Source data Block Start

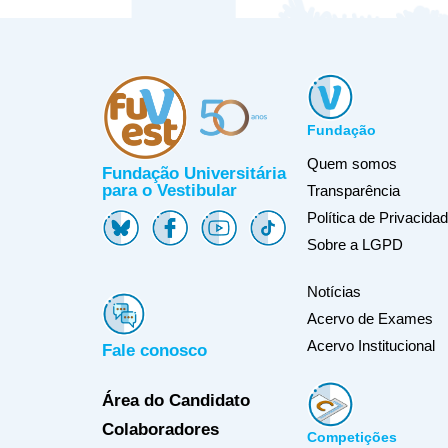
Fundação
Quem somos
Fundação Universitária
para o Vestibular
Transparência
Política de Privacida
Sobre a LGPD
Notícias
Acervo de Exames
Acervo Institucional
Fale conosco
Área do Candidato
Colaboradores
Competições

Source data Block End

**Exercise details:**
The material above must be set down word for word, with no picture carried over.

**Answer below:**
Fundação
Quem somos
Fundação Universitária
para o Vestibular
Transparência
Política de Privacida
Sobre a LGPD
Notícias
Acervo de Exames
Acervo Institucional
Fale conosco
Área do Candidato
Colaboradores
Competições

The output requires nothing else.